表紙

 -15- 結婚の後で




 結婚誓約書にサインを終え、ミレイユは正式にアランブール伯爵夫人となった。 名前もミレイユ・レオニー・ダルシアックと変わったが、慣れるにはもう少し時間がかかりそうだった。


 これで堂々と伯爵の馬車に二人で乗れる。 ミレイユは新婚ほやほやの夫に手を取られて、大型馬車に乗り込んだ。 そして進行方向を向いて並んで座ったが、座席が広いので、間に犬一匹入れるほどのゆとりがあった。
 窓枠に肘を置いて外を眺めながら、伯爵は感情を見せない声で口を切った。
「これから、まず君の家へ行く。 荷造りにはどの位かかるかね?」
 身の回り品はもうまとめてあるし、ピアノや家具のような大物は、きっと伯爵の屋敷にはたっぷり備えつけてあるだろうから、わざわざ持っていく必要はなさそうだ。 だからミレイユは、自信を持って答えた。
「一時間あれば充分です、伯爵様」
 とたんに彼は振り向き、声を低くして静かに言った。
「もう敬語はやめよう。 それにわたしを位で呼ぶのも。 できればテオフィルか、またはテオと呼んでくれ」
 いい名前だわ──ミレイユは訳もなく胸をどきどきさせて、小声で応じた。
「では私も、ミレイユと」
 テオフィルは、少しの間新妻を見つめ返した。 背が高く座高もあるので、頭が馬車の天井近くになり、影が顔に落ちてよく表情が見えない。 何か言いたいことがあるのかと、ミレイユは息を詰めて待った。
 だが結局、彼は何も言わずに、また視線を外に戻した。 間もなく馬車はシヴレー通りに着き、従者が扉を開いて、降りるための段を下ろした。
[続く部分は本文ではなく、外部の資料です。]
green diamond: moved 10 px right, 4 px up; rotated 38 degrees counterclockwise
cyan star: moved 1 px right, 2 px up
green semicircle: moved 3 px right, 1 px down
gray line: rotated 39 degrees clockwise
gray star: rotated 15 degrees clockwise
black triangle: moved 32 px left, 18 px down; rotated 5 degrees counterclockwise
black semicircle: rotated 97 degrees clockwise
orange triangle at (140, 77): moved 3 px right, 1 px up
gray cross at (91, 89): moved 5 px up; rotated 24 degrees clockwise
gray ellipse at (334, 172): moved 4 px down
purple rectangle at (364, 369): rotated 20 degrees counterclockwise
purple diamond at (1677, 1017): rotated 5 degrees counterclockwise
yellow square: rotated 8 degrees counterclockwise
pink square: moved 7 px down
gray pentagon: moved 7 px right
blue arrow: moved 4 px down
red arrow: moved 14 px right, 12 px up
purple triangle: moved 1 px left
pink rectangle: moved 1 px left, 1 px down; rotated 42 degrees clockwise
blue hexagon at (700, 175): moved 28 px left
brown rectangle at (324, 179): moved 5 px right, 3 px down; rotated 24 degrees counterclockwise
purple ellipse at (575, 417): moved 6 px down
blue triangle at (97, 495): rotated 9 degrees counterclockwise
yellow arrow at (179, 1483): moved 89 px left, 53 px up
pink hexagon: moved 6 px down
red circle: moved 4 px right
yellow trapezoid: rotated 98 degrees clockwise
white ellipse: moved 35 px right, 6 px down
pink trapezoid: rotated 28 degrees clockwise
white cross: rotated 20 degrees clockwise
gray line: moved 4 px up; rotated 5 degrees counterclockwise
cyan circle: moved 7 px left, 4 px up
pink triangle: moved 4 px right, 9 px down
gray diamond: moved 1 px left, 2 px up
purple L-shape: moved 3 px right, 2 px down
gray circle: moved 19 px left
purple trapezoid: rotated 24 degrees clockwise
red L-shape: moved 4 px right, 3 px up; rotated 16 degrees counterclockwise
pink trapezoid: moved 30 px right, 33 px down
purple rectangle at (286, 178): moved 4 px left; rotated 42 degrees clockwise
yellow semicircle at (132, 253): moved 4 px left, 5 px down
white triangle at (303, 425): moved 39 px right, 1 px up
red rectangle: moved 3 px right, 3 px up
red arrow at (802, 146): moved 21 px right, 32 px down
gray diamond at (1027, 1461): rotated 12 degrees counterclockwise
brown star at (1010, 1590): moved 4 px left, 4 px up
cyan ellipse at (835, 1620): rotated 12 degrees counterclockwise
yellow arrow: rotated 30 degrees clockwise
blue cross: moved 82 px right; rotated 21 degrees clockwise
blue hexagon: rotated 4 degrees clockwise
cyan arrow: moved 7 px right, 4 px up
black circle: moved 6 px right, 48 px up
 ミレイユが使用人たちと荷造りをする間、テオフィルは結婚と同時に彼の名義になった大邸宅をしばらく閉鎖し、執事と家政婦、料理人など最低限必要な使用人だけ残す指示を行なった。 ただし、下男や下働きの女中たちを解雇するのではなく、パリにある伯爵邸に移すことにした。
「わたしの屋敷はここからそう離れていないので、勤めやすいと思う。 向こうに前からいる者は少ないから、君たちが行けばいい助けになるだろう」
 召使たちはほっとして、その申し出を感謝して受けた。


 やがて玄関広間に、荷物が下ろされてきた。 大きなトランクが二個に、手荷物が三個。 その少なさに、テオフィルは喜ぶよりも、むしろ心配げに眉を寄せた。
「遠慮することはないんだよ。 手離したくないものがもっとあるだろう? 馬車は大きいから、後ろの荷物置きだけでなく上にも積める」
 階段を軽やかに下りてきたミレイユは、はにかみながら答えた。
「いいえ、いいんです……いいの。 夏の服はかさばらないし、秋冬の社交シーズンになれば、また流行が変わるから」
「そうか、女性の装いにはうとくてね。 アミアンで好きなだけ作りなさい」
 それから、思い出して顔を上げた。
「ナポレオン法で、妻のものは夫が権利を持つことになったが、すべてを失うと心配することはないよ。 君の名義でパリとアミアンに口座を開く。 形式的にわたしのサインが要るにしても、君の婚資は今までどおり君のものだ。 わたしには充分な財産があるからね」
 この寛大な申し出に、ミレイユは目を見張った。 ナポレオンは典型的な男性上位思想の持ち主で、法律を変え、それまで既婚女性が持っていた財産権をすべて奪ったのだ。